Chromebooks Add Shine to SHS Classrooms
If the mere term "physics" can inspire dry-mouthed fear in many, imagine if a python was thrown into the classroom mix. Just such a crazy sounding juxtaposition occurred last week in a Summit High School physics classroom. Teacher Jeremy Morman was explaining the intricacies of projectile motion to a freshman class, when an innovative student, opened his fresh-out-of-the-box Chromebook and started writing his own Python code (a versatile programming language) to solve projectile problems.
The era of the Chromebook at Summit High School began in mid-October, as 330 of the Google-based devices were distributed to the freshman class. Underwritten by a $360,000 grant from SEF, the Chromebook program will be expanded to the sophomores in January 2016. The Chromebook is laptop-like in physical design, but differs from its competitors because it does not require an operating system or software to be installed in the unit. Instead, users need only an internet connection and a Google account to access word processing, spreadsheet programs and any apps they seek via the Google cloud.
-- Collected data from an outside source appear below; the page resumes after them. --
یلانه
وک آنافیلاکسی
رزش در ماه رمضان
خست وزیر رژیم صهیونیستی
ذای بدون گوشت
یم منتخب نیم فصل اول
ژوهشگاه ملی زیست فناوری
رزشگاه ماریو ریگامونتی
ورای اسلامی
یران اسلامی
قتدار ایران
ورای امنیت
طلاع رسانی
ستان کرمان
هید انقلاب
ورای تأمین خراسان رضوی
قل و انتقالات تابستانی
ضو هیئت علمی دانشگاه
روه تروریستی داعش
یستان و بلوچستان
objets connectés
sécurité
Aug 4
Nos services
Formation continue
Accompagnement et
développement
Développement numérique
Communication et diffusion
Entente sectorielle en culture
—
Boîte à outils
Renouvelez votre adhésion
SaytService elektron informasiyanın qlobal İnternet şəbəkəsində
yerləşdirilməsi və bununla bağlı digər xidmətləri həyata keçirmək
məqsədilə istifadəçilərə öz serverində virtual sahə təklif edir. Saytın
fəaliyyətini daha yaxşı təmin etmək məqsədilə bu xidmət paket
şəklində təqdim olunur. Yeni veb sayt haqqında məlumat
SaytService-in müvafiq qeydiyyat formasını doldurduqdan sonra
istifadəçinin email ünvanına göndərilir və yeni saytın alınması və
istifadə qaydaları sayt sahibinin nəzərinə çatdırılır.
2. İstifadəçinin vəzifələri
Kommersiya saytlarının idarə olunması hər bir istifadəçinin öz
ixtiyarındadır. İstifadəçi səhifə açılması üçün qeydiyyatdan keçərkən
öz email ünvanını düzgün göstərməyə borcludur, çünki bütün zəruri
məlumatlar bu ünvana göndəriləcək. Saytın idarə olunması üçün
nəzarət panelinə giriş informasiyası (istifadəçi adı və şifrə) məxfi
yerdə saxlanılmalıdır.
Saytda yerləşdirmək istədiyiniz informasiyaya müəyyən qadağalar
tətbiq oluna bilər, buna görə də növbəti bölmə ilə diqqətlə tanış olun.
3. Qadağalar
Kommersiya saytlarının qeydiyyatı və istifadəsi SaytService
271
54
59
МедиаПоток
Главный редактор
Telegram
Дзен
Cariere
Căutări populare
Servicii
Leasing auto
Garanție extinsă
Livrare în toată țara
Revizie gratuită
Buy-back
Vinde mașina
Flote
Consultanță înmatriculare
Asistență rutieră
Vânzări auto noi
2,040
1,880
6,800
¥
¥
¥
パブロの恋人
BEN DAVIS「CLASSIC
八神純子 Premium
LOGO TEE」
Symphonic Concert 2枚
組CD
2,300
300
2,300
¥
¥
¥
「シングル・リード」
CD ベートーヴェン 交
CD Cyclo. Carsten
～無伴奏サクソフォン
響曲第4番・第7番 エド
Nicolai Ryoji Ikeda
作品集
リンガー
All work-product is saved in the cloud, negating the need for memory in each individual Chromebook. Students can complete homework in a Google app, and teachers can view online to see that the work was done.
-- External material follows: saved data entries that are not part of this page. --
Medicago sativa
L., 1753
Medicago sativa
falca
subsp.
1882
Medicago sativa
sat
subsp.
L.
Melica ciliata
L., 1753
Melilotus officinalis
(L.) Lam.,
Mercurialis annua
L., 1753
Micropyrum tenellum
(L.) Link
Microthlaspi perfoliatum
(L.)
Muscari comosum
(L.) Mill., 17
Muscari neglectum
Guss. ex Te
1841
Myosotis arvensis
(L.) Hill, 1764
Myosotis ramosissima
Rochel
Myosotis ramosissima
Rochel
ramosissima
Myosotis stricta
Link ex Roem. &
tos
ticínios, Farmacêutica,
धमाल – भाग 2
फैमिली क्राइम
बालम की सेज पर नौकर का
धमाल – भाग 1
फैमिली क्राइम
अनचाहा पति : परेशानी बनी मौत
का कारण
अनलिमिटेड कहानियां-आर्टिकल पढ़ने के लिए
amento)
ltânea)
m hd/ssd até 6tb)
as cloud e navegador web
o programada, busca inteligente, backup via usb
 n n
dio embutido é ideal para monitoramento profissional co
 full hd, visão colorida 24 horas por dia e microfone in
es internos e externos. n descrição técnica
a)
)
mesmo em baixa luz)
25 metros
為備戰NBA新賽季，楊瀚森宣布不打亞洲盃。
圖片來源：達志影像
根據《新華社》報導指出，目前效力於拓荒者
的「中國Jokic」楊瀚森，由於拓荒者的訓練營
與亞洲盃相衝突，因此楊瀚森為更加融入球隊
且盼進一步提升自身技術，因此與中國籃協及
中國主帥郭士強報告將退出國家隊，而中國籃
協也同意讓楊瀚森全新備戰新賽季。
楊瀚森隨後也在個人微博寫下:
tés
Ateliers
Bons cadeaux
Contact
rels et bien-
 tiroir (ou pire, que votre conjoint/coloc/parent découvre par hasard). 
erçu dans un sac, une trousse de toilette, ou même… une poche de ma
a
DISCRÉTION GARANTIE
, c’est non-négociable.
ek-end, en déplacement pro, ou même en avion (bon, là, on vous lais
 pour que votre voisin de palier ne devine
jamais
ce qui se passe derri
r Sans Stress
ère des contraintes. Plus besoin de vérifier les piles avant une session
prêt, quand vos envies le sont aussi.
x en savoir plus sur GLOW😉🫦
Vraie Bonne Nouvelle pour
While a successful iPad program was launched at Lawton C. Johnson Summit Middle School in January 2014, and funded by two SEF grants totaling $268,000, Doug Orr, the head of the District's Technology Department, and SHS administrators, thought it best to go
with a device other than the iPad at the high school level.
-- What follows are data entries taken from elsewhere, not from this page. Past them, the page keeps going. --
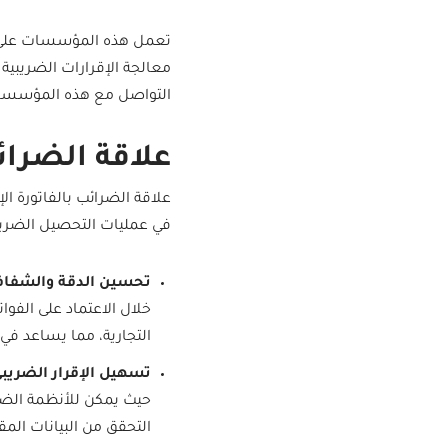
تعمل هذه المؤسسات على تو
معالجة الإقرارات الضريبية
التواصل مع هذه المؤسسات و
علاقة الضرائ
علاقة الضرائب بالفاتورة الإ
في عمليات التحصيل الضريبي. 
تحسين الدقة والشفاف
خلال الاعتماد على الفوا
التجارية، مما يساعد في
تسهيل الإقرار الضريب
حيث يمكن للأنظمة الضري
التحقق من البيانات المق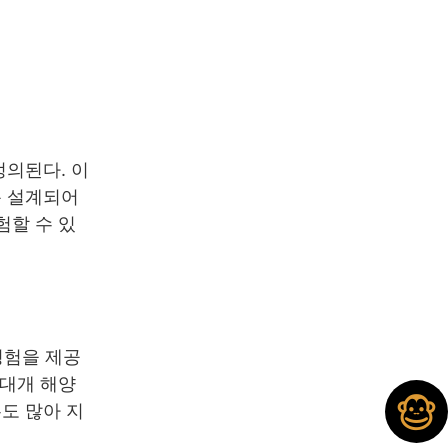
정의된다. 이
록 설계되어
험할 수 있
경험을 제공
 대개 해양
도 많아 지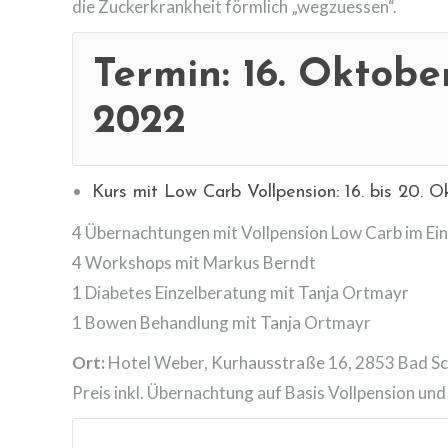
die Zuckerkrankheit förmlich „wegzuessen“.
Termin:
16. Oktober
2022
Kurs mit Low Carb Vollpension: 16. bis 20. 
4 Übernachtungen mit Vollpension Low Carb im Ei
4 Workshops mit Markus Berndt
1 Diabetes Einzelberatung mit Tanja Ortmayr
1 Bowen Behandlung mit Tanja Ortmayr
Ort:
Hotel Weber, Kurhausstraße 16, 2853 Bad S
Preis inkl. Übernachtung auf Basis Vollpension u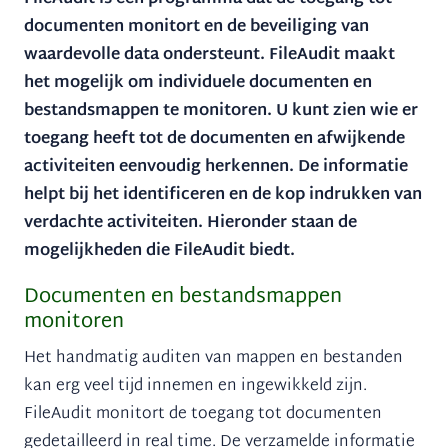
documenten monitort en de beveiliging van
waardevolle data ondersteunt. FileAudit maakt
het mogelijk om individuele documenten en
bestandsmappen te monitoren. U kunt zien wie er
toegang heeft tot de documenten en afwijkende
activiteiten eenvoudig herkennen. De informatie
helpt bij het identificeren en de kop indrukken van
verdachte activiteiten. Hieronder staan de
mogelijkheden die FileAudit biedt.
Documenten en bestandsmappen
monitoren
Het handmatig auditen van mappen en bestanden
kan erg veel tijd innemen en ingewikkeld zijn.
FileAudit monitort de toegang tot documenten
gedetailleerd in real time. De verzamelde informatie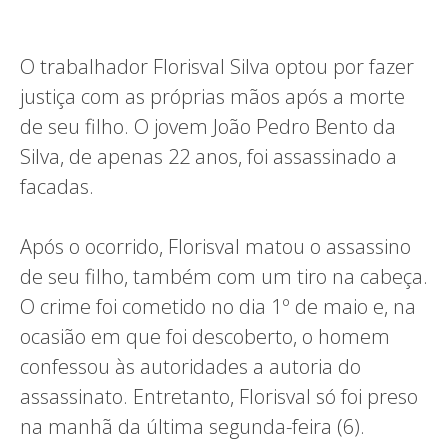
O trabalhador Florisval Silva optou por fazer
justiça com as próprias mãos após a morte
de seu filho. O jovem João Pedro Bento da
Silva, de apenas 22 anos, foi assassinado a
facadas.
Após o ocorrido, Florisval matou o assassino
de seu filho, também com um tiro na cabeça.
O crime foi cometido no dia 1º de maio e, na
ocasião em que foi descoberto, o homem
confessou às autoridades a autoria do
assassinato. Entretanto, Florisval só foi preso
na manhã da última segunda-feira (6).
For starters, Chromebooks lend themselves well to a wide range of uses that complement the High School curriculum, from data collection for science labs to collaboration on documents through apps like Google Classroom. Also,
the Chromebook at $280 per unit costs significantly less than the iPad. In addition, Stacey Grimaldi, assistant principal at SHS, said that by casting the technology net further, Summit students get the opportunity to experience a variety of technology options, better preparing them for what they might experience in the workplace or at higher education institutions.
Though it has only been a few weeks since the first set of Chromebooks was distributed, initial feedback from students, teachers and parents has been very positive. Physics teacher Morman, encouraged by the impromptu Python/ projectile episode described above, said, "The [Chromebook] in this case was a tool for creative learning, which will be [students'] most valuable use in the classroom."
Spanish language teacher Gilda Spiotta is similarly enthusiastic about the possibilities the Chromebook offers to the learning environment. "Using technology more creatively in class opens up the walls of the classroom and the minds of all of us." She added, "So many new programs have put educators and students on a level playing field: we are all on a steep learning curve and that tickles the mind and energizes!"
Many parents reported that the Chromebooks alleviated the gridlock surrounding home computers when multiple students need to get homework done. There has also been much positive buzz that if a home printer isn't working (as is often the case when a big project needs printing) and an assignment cannot be printed, the teacher can log in and see that the work was indeed done in a timely fashion. In these early days of the Chromebook, perhaps the highest praise from parents thus far has been the lack of need for them to be involved with setting up the unit. Parent Jen Isralowitz had this to say about her freshman son's experience, "[He] received the Chromebook and I never heard another word about it. He just incorporated its use into his daily school activities without much fanfare. In our house, if there is no complaint about something school related, it is a big win."
If all continues according to the District's plan, current juniors will receive Chromebooks in fall of 2016, at the beginning of their senior year, as will the current 8th
graders who will then comprise the new freshman class. With the first leg of the Chromebook launch complete, Doug Orr, the District Tech head, expressed his gratitude to SEF. "One thing that I would say to the SEF donors and parents in the district is that their efforts make a tremendous difference for our students. So many times, as we have distributed the devices, both parents and their students have expressed overwhelming gratitude for this opportunity. I, myself, cannot thank the SEF enough for their support of this and numerous other programs."